La fuga di cervelli si blocca con azioni concrete e non con finte promesse

“Ogni anno dagli oltre 30 paesi dei comprensori del petrolio (Val d’Agri e Sauro) partono tra i 500 e i 600 giovani di cui un buon 50% non farà più ritorno al proprio paese. La fuga dei giovani è diventata pertanto una priorità che certamente i tirocini formativi, in attesa della proposta del Prestito Ponte tutta da verificare, non è in grado di affrontare”. E’ il parere del Csail (Comitato per lo Sviluppo delle Aree Interne Lucane) che in una nota a firma del presidente Filippo Massaro sollecita azioni urgenti a favore dei giovani lucstrada ani specie delle aree più interne.

“Condividiamo pertanto la proposta che è venuta da associazioni giovanili tra cui SuiGeneris – dice Massaro – per rifinanziare il Programma “Generazioni verso il Lavoro” facendo scorrere la graduatoria di un Bando che si trascina da ben tre anni e che comprende aziende (molte dei comuni della Val d’Agri e del Sauro) che hanno già assunto dei giovani ed insieme al sostegno per questa battaglia rivendichiamo dal Presidente De Filippo e dall’Assessore Mastrosimone un concreto e serio programma di interventi.

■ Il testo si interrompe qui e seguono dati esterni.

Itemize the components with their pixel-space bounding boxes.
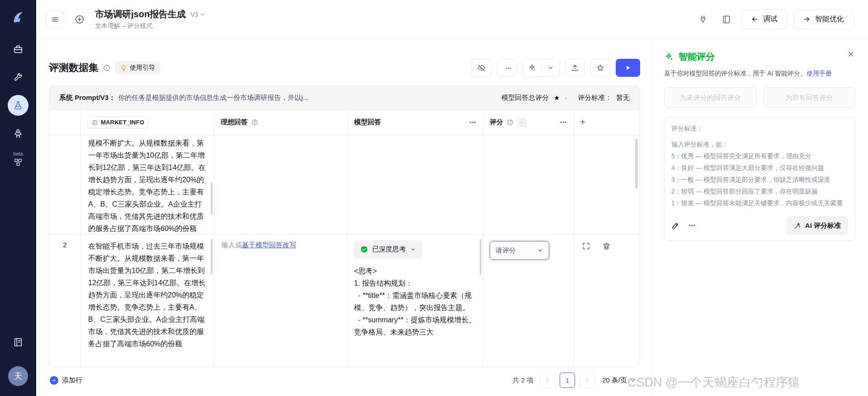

Dopo la sterile, evasiva e insignificante relazione programmatica del presidente De Filippo – afferma il presidente del Csail – non ci è dato sapere  quali decisioni, urgenti,  verranno prese dagli assessori che formano il nuovo governo regionale. Forse ancora non è chiaro che in Basilicata  la situazione socio-economica  in tutti i comparti è allarmante. L’agricoltura, il turismo, l’industria  sono sull’orlo del fallimento, mentre milioni di euro della Comunità Europea ritornano vergognosamente a Bruxelles . E’ il caso di dire che "mentre il medico studia la malattia  l’ammalato muore" !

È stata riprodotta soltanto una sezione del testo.